Schizophrenia is an inherited disorder, in that, if a family member is affected by schizophrenia, the other members have an increased risk of developing the disease as well.

Jill A. Morris, Ph.D., Pediatrics at Northwestern University/Children’s Memorial Research Center, studies a schizophrenia susceptibility gene, DISC1, which was initially identified in a large Scottish family with members who suffered from schizophrenia, bipolar disorder and recurrent major depression.

Schizophrenia is a debilitating developmental illness characterized by multiple symptoms including hallucinations, delusions and social withdrawal. Although drugs are available to treat some of the symptoms of schizophrenia, their profound side effects make non-compliance a major issue and often result in relapse and hospitalization. Schizophrenia is believed to have a neurodevelopmental origin in that patients demonstrate early cognitive impairments, behavioral dysfunction in childhood and adolescence, abnormalities in central nervous system (CNS) development, and no demonstrative neurodegeneration. One of the contributing factors to abnormal neurodevelopment in schizophrenia is thought to be a genetic insult. Therefore, understanding the genetic and developmental basis of schizophrenia is critical for discovering treatments. 

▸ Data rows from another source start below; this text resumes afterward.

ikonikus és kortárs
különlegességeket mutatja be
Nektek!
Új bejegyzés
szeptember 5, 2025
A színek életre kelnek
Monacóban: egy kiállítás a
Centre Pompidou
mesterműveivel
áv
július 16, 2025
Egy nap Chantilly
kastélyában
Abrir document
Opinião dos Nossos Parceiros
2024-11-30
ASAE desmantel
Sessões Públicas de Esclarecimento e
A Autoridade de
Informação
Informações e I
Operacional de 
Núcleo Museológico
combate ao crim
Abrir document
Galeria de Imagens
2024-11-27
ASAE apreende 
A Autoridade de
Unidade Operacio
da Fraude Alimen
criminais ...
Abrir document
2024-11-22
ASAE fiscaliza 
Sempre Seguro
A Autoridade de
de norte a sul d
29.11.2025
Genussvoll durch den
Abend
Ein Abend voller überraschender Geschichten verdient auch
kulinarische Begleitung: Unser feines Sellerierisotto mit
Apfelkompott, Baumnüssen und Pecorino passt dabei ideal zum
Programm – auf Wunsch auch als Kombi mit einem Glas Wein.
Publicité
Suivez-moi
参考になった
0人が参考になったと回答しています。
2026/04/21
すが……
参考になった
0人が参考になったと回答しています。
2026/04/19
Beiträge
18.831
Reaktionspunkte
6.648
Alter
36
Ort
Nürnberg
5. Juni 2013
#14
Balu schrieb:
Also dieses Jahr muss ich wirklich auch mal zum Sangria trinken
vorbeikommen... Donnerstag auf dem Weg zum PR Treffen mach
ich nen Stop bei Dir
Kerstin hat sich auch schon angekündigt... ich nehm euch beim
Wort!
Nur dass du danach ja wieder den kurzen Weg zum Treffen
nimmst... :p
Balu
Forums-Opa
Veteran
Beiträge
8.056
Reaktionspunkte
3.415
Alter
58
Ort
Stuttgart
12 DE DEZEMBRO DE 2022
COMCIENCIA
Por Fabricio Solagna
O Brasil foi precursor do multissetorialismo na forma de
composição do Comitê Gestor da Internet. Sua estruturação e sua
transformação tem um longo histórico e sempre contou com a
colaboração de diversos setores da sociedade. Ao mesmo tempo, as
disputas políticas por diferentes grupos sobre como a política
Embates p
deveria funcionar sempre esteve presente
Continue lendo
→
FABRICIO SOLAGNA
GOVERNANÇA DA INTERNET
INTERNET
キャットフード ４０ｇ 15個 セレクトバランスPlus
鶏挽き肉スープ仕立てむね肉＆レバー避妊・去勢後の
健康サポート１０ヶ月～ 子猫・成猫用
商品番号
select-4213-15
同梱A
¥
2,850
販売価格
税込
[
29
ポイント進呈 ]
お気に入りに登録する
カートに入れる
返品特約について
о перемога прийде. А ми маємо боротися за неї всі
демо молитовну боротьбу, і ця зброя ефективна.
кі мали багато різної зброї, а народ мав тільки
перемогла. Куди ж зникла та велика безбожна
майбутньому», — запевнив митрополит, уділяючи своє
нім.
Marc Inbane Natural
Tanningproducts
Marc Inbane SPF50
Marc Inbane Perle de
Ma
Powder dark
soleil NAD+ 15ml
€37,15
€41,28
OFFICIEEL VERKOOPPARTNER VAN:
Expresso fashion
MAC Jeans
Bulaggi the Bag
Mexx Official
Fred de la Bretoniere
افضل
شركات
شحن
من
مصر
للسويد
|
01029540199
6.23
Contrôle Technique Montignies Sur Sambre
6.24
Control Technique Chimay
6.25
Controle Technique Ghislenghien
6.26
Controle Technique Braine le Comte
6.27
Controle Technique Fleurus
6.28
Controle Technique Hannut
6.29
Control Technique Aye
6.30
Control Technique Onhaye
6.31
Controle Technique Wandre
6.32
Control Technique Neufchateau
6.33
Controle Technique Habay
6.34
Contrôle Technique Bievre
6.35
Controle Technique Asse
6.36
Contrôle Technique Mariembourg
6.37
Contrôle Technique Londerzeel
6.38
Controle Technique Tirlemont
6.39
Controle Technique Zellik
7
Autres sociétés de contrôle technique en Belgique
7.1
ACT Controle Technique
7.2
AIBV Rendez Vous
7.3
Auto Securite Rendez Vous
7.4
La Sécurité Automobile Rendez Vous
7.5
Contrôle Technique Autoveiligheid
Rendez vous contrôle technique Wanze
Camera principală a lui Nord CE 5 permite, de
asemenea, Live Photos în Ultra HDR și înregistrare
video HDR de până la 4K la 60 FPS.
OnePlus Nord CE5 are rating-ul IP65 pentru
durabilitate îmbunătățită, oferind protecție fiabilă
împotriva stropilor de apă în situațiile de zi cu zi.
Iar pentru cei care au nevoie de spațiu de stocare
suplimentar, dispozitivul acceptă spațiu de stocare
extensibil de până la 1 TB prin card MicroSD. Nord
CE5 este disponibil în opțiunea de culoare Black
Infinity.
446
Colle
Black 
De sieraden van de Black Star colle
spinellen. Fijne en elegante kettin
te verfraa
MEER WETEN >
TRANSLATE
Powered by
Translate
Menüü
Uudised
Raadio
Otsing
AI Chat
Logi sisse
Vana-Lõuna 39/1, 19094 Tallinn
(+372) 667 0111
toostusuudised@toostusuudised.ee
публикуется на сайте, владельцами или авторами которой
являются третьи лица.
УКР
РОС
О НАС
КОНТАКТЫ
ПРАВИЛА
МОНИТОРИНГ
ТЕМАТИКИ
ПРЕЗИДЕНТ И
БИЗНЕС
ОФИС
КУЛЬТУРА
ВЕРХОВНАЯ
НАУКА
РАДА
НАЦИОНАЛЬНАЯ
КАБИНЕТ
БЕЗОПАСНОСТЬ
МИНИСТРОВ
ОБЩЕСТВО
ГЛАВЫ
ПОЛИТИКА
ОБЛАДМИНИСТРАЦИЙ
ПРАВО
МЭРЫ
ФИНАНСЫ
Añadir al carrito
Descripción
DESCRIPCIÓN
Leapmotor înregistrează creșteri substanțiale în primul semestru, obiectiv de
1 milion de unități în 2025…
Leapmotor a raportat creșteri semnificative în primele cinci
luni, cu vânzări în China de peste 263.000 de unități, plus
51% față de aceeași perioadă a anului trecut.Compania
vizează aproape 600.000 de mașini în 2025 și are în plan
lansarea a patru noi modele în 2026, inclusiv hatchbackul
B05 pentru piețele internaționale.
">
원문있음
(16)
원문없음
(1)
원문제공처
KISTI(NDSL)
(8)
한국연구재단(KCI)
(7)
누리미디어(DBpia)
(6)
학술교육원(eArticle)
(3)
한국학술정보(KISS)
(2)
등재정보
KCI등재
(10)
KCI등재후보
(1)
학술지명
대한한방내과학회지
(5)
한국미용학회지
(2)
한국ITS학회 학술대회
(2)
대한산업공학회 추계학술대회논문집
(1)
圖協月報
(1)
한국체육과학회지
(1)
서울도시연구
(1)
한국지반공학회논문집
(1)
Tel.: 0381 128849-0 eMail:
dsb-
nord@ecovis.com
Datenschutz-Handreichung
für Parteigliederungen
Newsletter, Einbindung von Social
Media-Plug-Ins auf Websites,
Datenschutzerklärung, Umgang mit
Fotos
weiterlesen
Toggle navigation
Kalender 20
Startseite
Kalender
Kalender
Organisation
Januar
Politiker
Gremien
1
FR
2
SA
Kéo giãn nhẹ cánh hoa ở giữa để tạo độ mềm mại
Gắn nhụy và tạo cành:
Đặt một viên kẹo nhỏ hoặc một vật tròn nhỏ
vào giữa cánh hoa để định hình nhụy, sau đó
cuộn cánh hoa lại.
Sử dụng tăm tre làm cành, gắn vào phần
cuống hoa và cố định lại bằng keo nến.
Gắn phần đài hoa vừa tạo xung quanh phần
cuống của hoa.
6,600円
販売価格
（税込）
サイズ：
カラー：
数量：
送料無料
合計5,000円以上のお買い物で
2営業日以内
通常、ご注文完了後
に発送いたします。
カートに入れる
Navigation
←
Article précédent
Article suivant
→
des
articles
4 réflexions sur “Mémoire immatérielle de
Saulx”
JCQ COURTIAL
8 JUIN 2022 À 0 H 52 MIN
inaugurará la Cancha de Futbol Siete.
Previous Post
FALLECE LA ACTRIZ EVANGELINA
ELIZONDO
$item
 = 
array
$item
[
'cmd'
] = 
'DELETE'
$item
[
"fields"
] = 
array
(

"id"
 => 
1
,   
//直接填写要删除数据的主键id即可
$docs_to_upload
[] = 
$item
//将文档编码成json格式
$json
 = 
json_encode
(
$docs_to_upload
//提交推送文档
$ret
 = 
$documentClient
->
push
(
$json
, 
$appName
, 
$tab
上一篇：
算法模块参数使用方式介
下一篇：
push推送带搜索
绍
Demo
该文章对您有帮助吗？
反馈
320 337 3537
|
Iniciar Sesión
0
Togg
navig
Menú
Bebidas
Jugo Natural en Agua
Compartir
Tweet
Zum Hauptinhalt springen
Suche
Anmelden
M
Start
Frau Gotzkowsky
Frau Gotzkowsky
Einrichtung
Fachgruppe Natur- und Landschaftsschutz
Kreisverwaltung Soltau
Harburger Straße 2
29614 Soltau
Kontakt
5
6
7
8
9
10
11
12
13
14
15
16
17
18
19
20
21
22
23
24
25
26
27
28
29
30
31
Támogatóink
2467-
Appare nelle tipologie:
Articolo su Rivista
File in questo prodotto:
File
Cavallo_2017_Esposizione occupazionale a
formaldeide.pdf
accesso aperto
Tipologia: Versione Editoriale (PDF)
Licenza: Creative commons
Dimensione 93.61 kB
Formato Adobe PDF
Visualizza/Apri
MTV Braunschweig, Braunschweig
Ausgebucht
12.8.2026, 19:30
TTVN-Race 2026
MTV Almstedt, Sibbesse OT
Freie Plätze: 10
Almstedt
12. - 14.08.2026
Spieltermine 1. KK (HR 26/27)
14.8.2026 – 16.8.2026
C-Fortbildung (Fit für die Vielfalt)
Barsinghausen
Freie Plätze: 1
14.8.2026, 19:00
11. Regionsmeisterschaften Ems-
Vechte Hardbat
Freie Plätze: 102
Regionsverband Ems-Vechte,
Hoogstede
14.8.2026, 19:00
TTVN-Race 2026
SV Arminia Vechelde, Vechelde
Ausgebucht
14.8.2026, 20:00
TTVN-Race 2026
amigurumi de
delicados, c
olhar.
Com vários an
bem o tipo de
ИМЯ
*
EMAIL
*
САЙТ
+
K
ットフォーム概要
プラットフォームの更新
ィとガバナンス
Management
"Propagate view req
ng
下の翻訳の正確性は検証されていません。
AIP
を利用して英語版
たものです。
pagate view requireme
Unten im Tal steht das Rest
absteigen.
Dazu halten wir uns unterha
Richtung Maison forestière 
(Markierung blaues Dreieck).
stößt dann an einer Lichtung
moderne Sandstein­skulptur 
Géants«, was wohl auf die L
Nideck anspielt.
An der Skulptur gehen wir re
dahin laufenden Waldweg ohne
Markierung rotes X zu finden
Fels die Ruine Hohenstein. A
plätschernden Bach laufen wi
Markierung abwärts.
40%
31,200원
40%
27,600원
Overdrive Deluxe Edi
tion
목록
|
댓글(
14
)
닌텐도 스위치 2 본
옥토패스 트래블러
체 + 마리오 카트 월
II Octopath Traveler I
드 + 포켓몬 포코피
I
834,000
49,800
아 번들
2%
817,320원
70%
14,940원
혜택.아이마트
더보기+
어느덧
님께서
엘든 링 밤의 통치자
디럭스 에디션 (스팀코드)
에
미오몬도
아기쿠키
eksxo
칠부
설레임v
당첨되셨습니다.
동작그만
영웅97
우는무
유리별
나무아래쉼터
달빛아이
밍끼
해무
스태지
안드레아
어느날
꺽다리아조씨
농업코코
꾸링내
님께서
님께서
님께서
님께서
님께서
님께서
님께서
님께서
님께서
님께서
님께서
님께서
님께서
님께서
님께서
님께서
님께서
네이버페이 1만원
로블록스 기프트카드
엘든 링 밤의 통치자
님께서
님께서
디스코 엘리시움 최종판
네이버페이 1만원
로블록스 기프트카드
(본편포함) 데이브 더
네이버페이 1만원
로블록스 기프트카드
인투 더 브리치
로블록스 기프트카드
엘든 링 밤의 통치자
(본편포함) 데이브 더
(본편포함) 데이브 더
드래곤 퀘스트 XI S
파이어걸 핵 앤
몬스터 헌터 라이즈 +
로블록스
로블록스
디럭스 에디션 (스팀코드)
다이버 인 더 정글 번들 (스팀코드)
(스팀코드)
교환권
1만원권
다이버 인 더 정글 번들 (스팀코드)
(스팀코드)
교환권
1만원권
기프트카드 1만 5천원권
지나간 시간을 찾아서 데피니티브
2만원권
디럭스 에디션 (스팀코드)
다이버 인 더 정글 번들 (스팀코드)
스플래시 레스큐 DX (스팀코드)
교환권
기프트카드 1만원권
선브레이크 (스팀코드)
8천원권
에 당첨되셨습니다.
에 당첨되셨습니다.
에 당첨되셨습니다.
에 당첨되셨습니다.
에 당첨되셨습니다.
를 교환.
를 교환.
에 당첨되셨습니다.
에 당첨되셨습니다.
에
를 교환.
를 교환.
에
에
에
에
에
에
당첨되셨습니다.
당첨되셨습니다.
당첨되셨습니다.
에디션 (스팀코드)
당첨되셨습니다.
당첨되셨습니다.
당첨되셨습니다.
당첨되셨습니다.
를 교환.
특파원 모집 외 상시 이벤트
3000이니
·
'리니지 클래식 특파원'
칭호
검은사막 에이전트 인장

Multiple schizophrenia susceptibility genes have been identified including DISC1 (Disrupted in Schizophrenia 1). DISC1 was initially identified in a large Scottish family with members who suffered from schizophrenia, bipolar disorder and recurrent major depression. DISC1’s association with schizophrenia has been confirmed in other population and family studies. Genetic studies have also indicated a DISC1 association with bipolar affective disorder, autism and Asperger syndrome. There are multiple forms of DISC1 expressed in the developing brain. Dr. Jill A. Morris used her 2009 BRF Seed Grant to examine the function of these multiple DISC1 variants during development. 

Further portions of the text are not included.